Pero Montesano no era el tutor de Maria. A esas alturas, se había convertido en su colega más íntimo, su interlocutor, su amigo. No es extraño que un fuerte vínculo intelectual entre dos personas derive en un sentimiento romántico. Verse reflejado en el otro suele ser una experiencia irresistible, y así debieron de sentirlo también Maria y Giuseppe.
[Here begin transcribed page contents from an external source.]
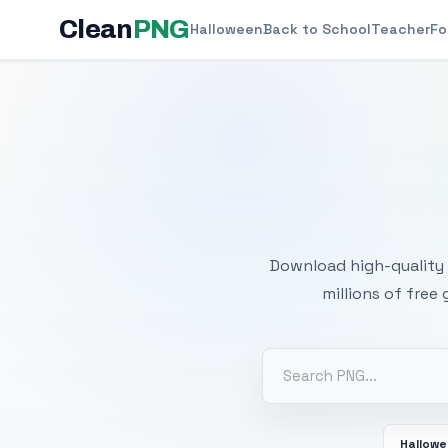
Clean
PNG
Halloween
Back to School
Teacher
Fo
Free
Download high-quality 
millions of free
Hallow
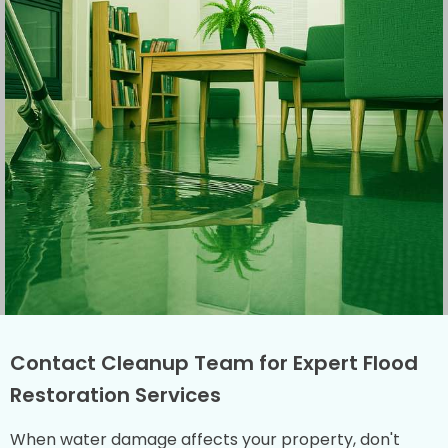
Contact Cleanup Team for Expert Flood
Restoration Services
When water damage affects your property, don't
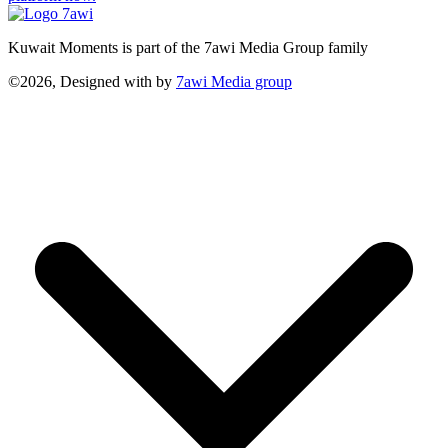
Kuwait Moments is part of the 7awi Media Group family
©2026, Designed with
by
7awi Media group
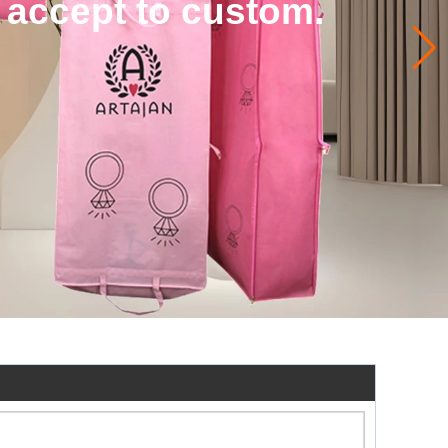
 accept to custom.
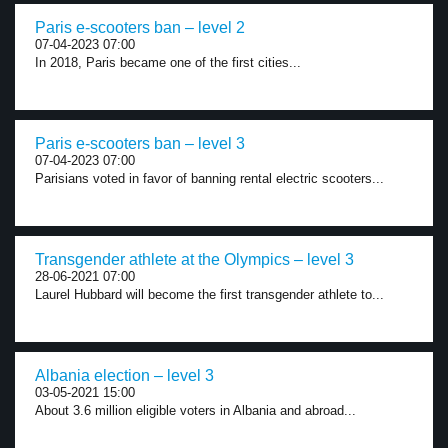
Paris e-scooters ban – level 2
07-04-2023 07:00
In 2018, Paris became one of the first cities...
Paris e-scooters ban – level 3
07-04-2023 07:00
Parisians voted in favor of banning rental electric scooters...
Transgender athlete at the Olympics – level 3
28-06-2021 07:00
Laurel Hubbard will become the first transgender athlete to...
Albania election – level 3
03-05-2021 15:00
About 3.6 million eligible voters in Albania and abroad...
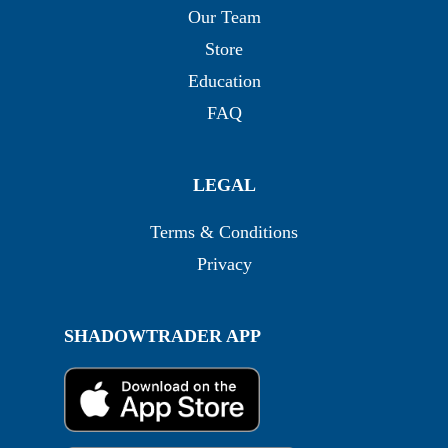
Our Team
Store
Education
FAQ
LEGAL
Terms & Conditions
Privacy
SHADOWTRADER APP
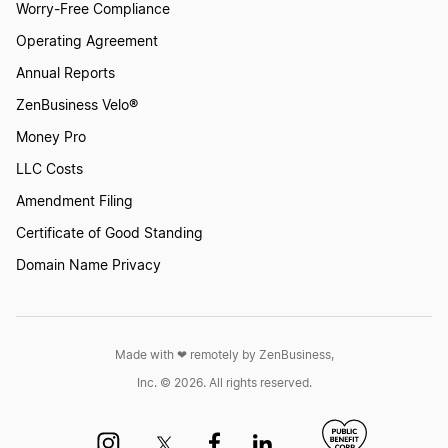
Worry-Free Compliance
Operating Agreement
Annual Reports
ZenBusiness Velo®
Money Pro
LLC Costs
Amendment Filing
Certificate of Good Standing
Domain Name Privacy
Made with ❤︎ remotely by ZenBusiness,
Inc. © 2026. All rights reserved.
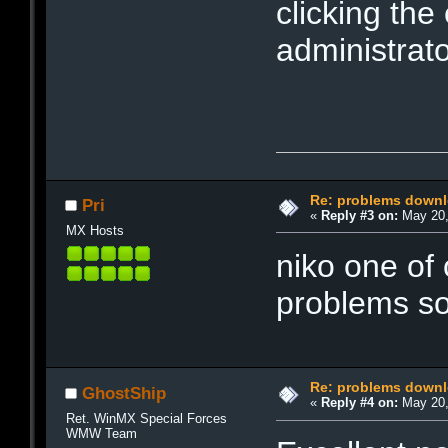
clicking the
administrato
Re: problems downl
Pri
«
Reply #3 on:
May 20,
MX Hosts
niko one of 
problems s
Re: problems downl
GhostShip
«
Reply #4 on:
May 20,
Ret. WinMX Special Forces
WMW Team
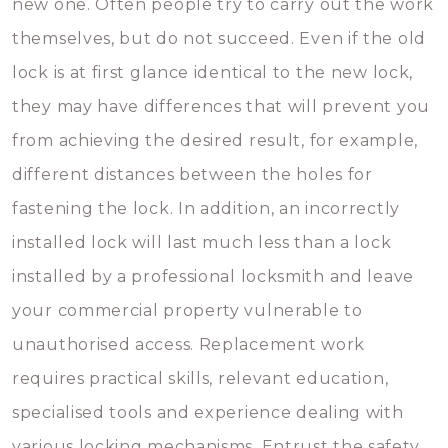
new one. Often people try to carry out the work
themselves, but do not succeed. Even if the old
lock is at first glance identical to the new lock,
they may have differences that will prevent you
from achieving the desired result, for example,
different distances between the holes for
fastening the lock. In addition, an incorrectly
installed lock will last much less than a lock
installed by a professional locksmith and leave
your commercial property vulnerable to
unauthorised access. Replacement work
requires practical skills, relevant education,
specialised tools and experience dealing with
various locking mechanisms. Entrust the safety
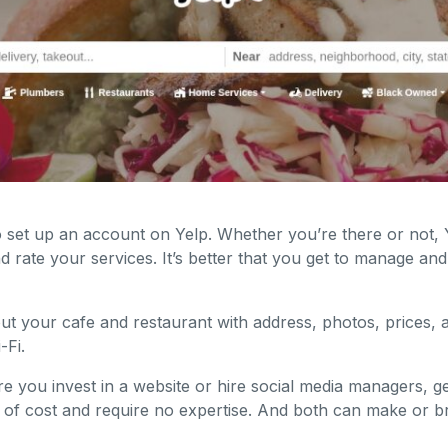
o set up an account on Yelp. Whether you’re there or not, 
nd rate your services. It’s better that you get to manage an
out your cafe and restaurant with address, photos, prices,
-Fi.
e you invest in a website or hire social media managers, 
ee of cost and require no expertise. And both can make or 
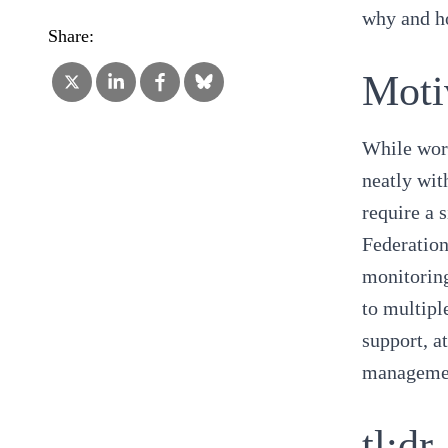
why and ho
Share:
Moti
While wor
neatly wit
require a 
Federation
monitoring
to multipl
support, a
manageme
tl;dr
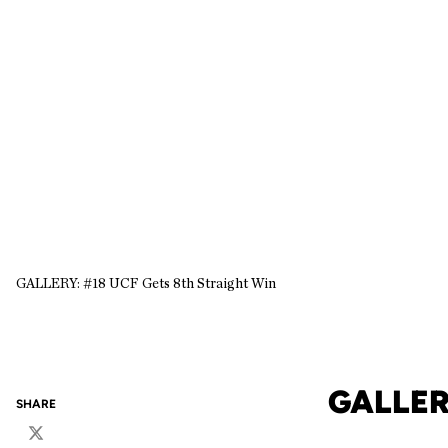
GALLERY: #18 UCF Gets 8th Straight Win
GALLER
SHARE
Twitter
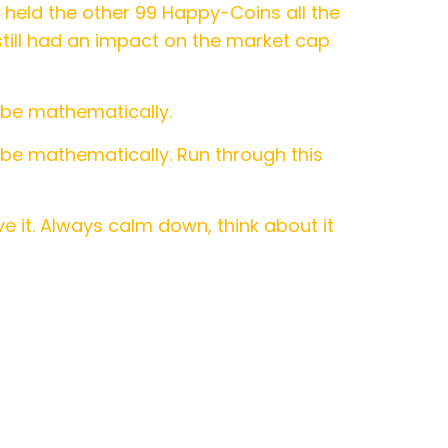
held the other 99 Happy-Coins all the
 still had an impact on the market cap
 be mathematically.
 be mathematically. Run through this
e it. Always calm down, think about it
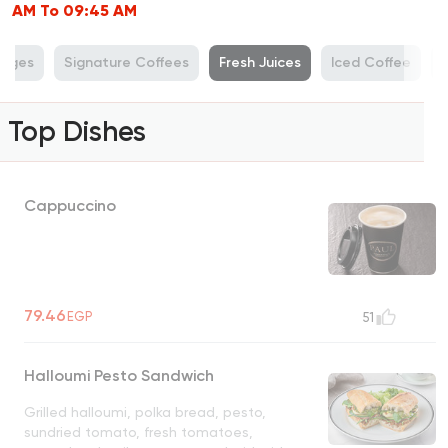
AM To 09:45 AM
rages
Signature Coffees
Fresh Juices
Iced Coffee
P
Top Dishes
Cappuccino
79.46
EGP
51
Halloumi Pesto Sandwich
Grilled halloumi, polka bread, pesto,
sundried tomato, fresh tomatoes,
A ojos de algunos testigos privilegiados de su amor, como el neuropsiquiatra infantil Giovanni Bollea —por aquel entonces, uno de los discípulos de Montesano—, su relación hacia mediados de 1897 era, de hecho, casi simbiótica:
Ella tan extraordinaria, decidida, creativa, impetuosa; él pacífico, bueno, con una aguda capacidad de análisis. Ambos eran geniales, se enamoraron, y ella encontró en la dulzura de Montesano la complementariedad a su modo de ser fuerte.
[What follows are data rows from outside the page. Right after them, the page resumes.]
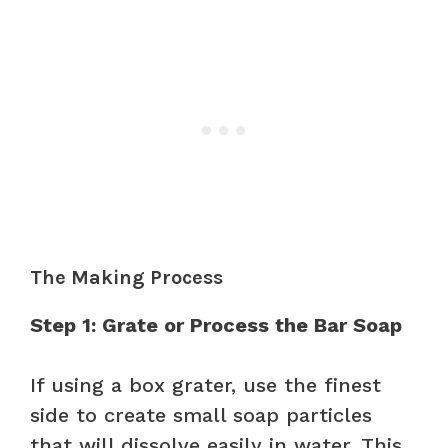
The Making Process
Step 1: Grate or Process the Bar Soap
If using a box grater, use the finest
side to create small soap particles
that will dissolve easily in water. This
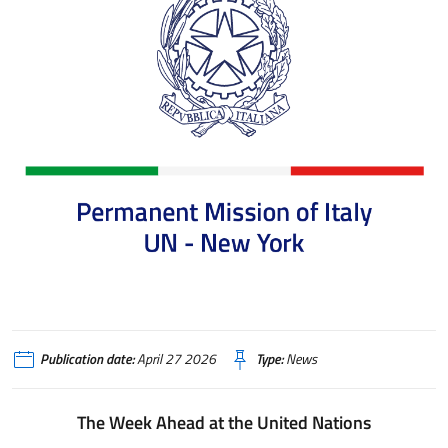
Publication date:
April 27 2026
Type:
News
The Week Ahead at the United Nations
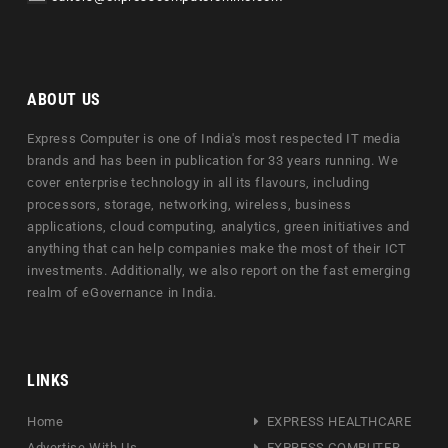
ABOUT US
Express Computer is one of India's most respected IT media
brands and has been in publication for 33 years running. We
cover enterprise technology in all its flavours, including
processors, storage, networking, wireless, business
applications, cloud computing, analytics, green initiatives and
anything that can help companies make the most of their ICT
investments. Additionally, we also report on the fast emerging
realm of eGovernance in India.
LINKS
Home
EXPRESS HEALTHCARE
Advertise With Us
EXPRESS COMPUTER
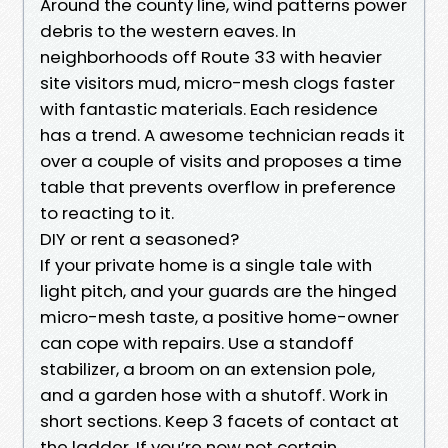
Around the county line, wind patterns power
debris to the western eaves. In
neighborhoods off Route 33 with heavier
site visitors mud, micro-mesh clogs faster
with fantastic materials. Each residence
has a trend. A awesome technician reads it
over a couple of visits and proposes a time
table that prevents overflow in preference
to reacting to it.
DIY or rent a seasoned?
If your private home is a single tale with
light pitch, and your guards are the hinged
micro-mesh taste, a positive home-owner
can cope with repairs. Use a standoff
stabilizer, a broom on an extension pole,
and a garden hose with a shutoff. Work in
short sections. Keep 3 facets of contact at
the ladder. If you’re now not certain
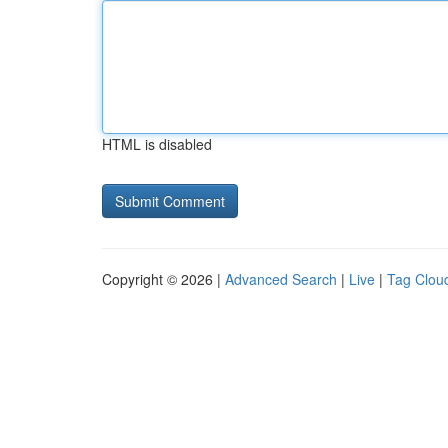
HTML is disabled
Copyright © 2026 |
Advanced Search
|
Live
|
Tag Clou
El campo en el que trabajaban era apasionante, novedoso. Ambos tenían la sensación de estar abriendo camino. Solo un puñado de médicos y psiquiatras antes que ellos se habían ocupado de la situación de aquellos niños indefensos. Maria se sentía cada vez más lejos de la medicina clínica y más cerca de la pedagogía. Sus intereses iban virando al compás de sus fructíferas charlas con Montesano. ¿Era posible elaborar un método educativo exitoso que superara los modelos de Séguin o Itard? Maria y Giuseppe lo veían posible. Pensaban, de hecho, que una educación guiada por rigurosos principios científicos, pero con una vertiente también humanística y ética, podía suponer una excelente medicina para los niños con discapacidades. Era, sin duda, un reto importante. Se trataba, ni más ni menos, que de luchar por la emancipación, el crecimiento y la mejora de los sujetos a los que se consideraba marginados e irrecuperables.
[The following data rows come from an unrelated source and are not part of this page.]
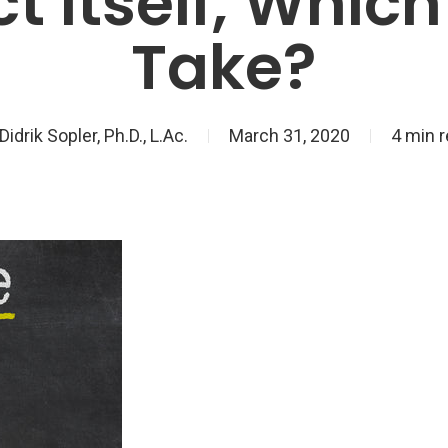
ct Itself, Whic
Take?
Didrik Sopler, Ph.D., L.Ac.
March 31, 2020
4 min 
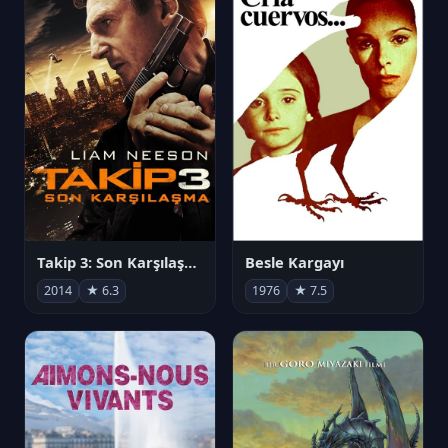
Takip 3: Son Karşılaşma
Besle Kargayı
2014
★ 6.3
1976
★ 7.5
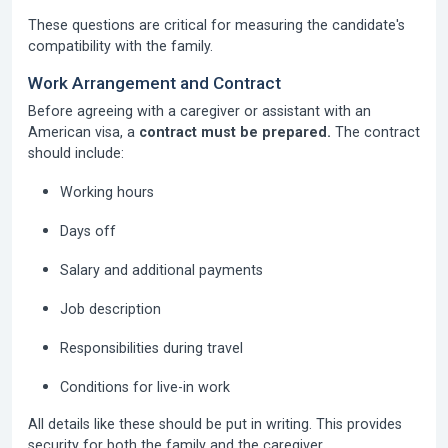
These questions are critical for measuring the candidate's
compatibility with the family.
Work Arrangement and Contract
Before agreeing with a caregiver or assistant with an
American visa, a
contract must be prepared.
The contract
should include:
Working hours
Days off
Salary and additional payments
Job description
Responsibilities during travel
Conditions for live-in work
All details like these should be put in writing. This provides
security for both the family and the caregiver.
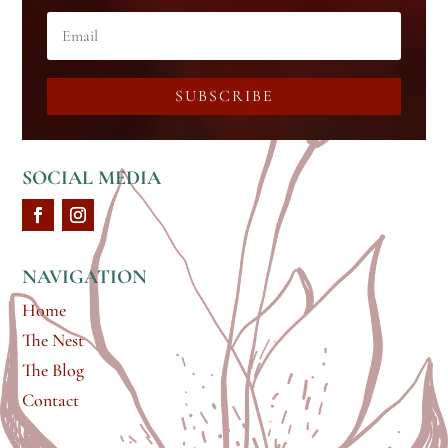
SUBSCRIBE
SOCIAL MEDIA
NAVIGATION
Home
The Nest
The Blog
Contact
En 1897, Maria tuvo la oportunidad de exponer ante la comunidad científica sus renovadoras ideas. Viajó a Turín, al Congreso Nacional de Medicina, con un firme propósito: denunciar las inaceptables condiciones de exclusión de los niños «deficientes» y defender cómo una atención adecuada podía contribuir a integrarlos en la sociedad. Maria era consciente de que muchos de estos niños, olvidados por las instituciones, corrían el riesgo de convertirse en delincuentes. Sin embargo, frente al determinismo de sus colegas, que pensaban que las conductas delictivas estaban causadas por anormalidades congénitas, ella ofrecía una visión alternativa: consideraba imprescindible averiguar cuáles eran los orígenes, las causas que motivaban estas conductas, a fin de poder ofrecer a estos niños una educación y tratamientos destinados a prevenirlas.
Su participación fue muy aplaudida. Para todos los presentes, se trataba de una idea tan audaz como necesaria, y ahí estaba la joven dottoressa Montessori, firme en el estrado, con la apariencia resuelta de quien sabe que es capaz de cambiar el mundo. Nadie en aquella sala advirtió aquel día su secreto, del que solo Montesano estaba al tanto: Maria estaba embarazada.